▸ Task to complete: An exact reproduction of all the entries below is required.

▸ Provided data:

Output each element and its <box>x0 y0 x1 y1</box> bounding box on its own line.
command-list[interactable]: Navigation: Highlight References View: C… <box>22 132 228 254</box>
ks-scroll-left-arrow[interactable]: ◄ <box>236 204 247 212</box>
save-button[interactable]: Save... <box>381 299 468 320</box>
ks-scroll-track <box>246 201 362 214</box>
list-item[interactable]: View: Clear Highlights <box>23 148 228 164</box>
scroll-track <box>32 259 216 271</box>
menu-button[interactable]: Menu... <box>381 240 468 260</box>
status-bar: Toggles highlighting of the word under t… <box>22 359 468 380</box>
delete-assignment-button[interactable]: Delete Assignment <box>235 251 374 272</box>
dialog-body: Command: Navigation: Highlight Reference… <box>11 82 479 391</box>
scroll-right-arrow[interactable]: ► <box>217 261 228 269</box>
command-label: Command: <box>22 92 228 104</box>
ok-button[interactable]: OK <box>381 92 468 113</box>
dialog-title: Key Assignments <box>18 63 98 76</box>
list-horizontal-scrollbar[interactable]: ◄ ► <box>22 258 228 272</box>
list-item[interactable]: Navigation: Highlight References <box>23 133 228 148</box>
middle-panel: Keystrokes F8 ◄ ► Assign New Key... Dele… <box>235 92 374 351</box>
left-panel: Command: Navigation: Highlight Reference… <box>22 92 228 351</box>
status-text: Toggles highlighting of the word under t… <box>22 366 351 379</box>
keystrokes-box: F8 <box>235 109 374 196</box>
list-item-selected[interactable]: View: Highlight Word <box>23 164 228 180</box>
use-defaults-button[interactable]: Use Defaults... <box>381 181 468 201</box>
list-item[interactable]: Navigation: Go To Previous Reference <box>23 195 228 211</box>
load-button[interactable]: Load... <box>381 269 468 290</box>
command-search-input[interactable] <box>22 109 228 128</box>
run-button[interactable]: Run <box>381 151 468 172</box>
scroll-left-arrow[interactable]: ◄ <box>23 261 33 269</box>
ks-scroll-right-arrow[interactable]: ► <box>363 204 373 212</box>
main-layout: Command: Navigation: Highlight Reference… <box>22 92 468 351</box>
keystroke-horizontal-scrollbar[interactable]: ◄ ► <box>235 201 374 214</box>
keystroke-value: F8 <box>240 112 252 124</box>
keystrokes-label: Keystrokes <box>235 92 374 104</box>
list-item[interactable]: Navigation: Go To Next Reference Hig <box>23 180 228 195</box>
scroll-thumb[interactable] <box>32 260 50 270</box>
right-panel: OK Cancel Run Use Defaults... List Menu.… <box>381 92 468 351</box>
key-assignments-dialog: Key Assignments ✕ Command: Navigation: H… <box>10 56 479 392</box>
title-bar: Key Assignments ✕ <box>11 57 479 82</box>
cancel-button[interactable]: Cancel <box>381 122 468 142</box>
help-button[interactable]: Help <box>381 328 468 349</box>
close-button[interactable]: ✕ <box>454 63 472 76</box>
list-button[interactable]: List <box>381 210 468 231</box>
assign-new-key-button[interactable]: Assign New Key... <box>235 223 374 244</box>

▸ Your solution:
Output each element and its <box>x0 y0 x1 y1</box> bounding box on its own line.
command-list[interactable]: Navigation: Highlight References View: C… <box>22 132 228 254</box>
ks-scroll-left-arrow[interactable]: ◄ <box>236 204 247 212</box>
save-button[interactable]: Save... <box>381 299 468 320</box>
ks-scroll-track <box>246 201 362 214</box>
list-item[interactable]: View: Clear Highlights <box>23 148 228 164</box>
scroll-track <box>32 259 216 271</box>
menu-button[interactable]: Menu... <box>381 240 468 260</box>
status-bar: Toggles highlighting of the word under t… <box>22 359 468 380</box>
delete-assignment-button[interactable]: Delete Assignment <box>235 251 374 272</box>
dialog-body: Command: Navigation: Highlight Reference… <box>11 82 479 391</box>
scroll-right-arrow[interactable]: ► <box>217 261 228 269</box>
command-label: Command: <box>22 92 228 104</box>
ok-button[interactable]: OK <box>381 92 468 113</box>
dialog-title: Key Assignments <box>18 63 98 76</box>
list-horizontal-scrollbar[interactable]: ◄ ► <box>22 258 228 272</box>
list-item[interactable]: Navigation: Highlight References <box>23 133 228 148</box>
middle-panel: Keystrokes F8 ◄ ► Assign New Key... Dele… <box>235 92 374 351</box>
left-panel: Command: Navigation: Highlight Reference… <box>22 92 228 351</box>
status-text: Toggles highlighting of the word under t… <box>22 366 351 379</box>
keystrokes-box: F8 <box>235 109 374 196</box>
list-item-selected[interactable]: View: Highlight Word <box>23 164 228 180</box>
use-defaults-button[interactable]: Use Defaults... <box>381 181 468 201</box>
list-item[interactable]: Navigation: Go To Previous Reference <box>23 195 228 211</box>
load-button[interactable]: Load... <box>381 269 468 290</box>
command-search-input[interactable] <box>22 109 228 128</box>
run-button[interactable]: Run <box>381 151 468 172</box>
scroll-left-arrow[interactable]: ◄ <box>23 261 33 269</box>
ks-scroll-right-arrow[interactable]: ► <box>363 204 373 212</box>
main-layout: Command: Navigation: Highlight Reference… <box>22 92 468 351</box>
keystroke-horizontal-scrollbar[interactable]: ◄ ► <box>235 201 374 214</box>
keystroke-value: F8 <box>240 112 252 124</box>
keystrokes-label: Keystrokes <box>235 92 374 104</box>
list-item[interactable]: Navigation: Go To Next Reference Hig <box>23 180 228 195</box>
scroll-thumb[interactable] <box>32 260 50 270</box>
right-panel: OK Cancel Run Use Defaults... List Menu.… <box>381 92 468 351</box>
key-assignments-dialog: Key Assignments ✕ Command: Navigation: H… <box>10 56 479 392</box>
title-bar: Key Assignments ✕ <box>11 57 479 82</box>
cancel-button[interactable]: Cancel <box>381 122 468 142</box>
help-button[interactable]: Help <box>381 328 468 349</box>
close-button[interactable]: ✕ <box>454 63 472 76</box>
list-button[interactable]: List <box>381 210 468 231</box>
assign-new-key-button[interactable]: Assign New Key... <box>235 223 374 244</box>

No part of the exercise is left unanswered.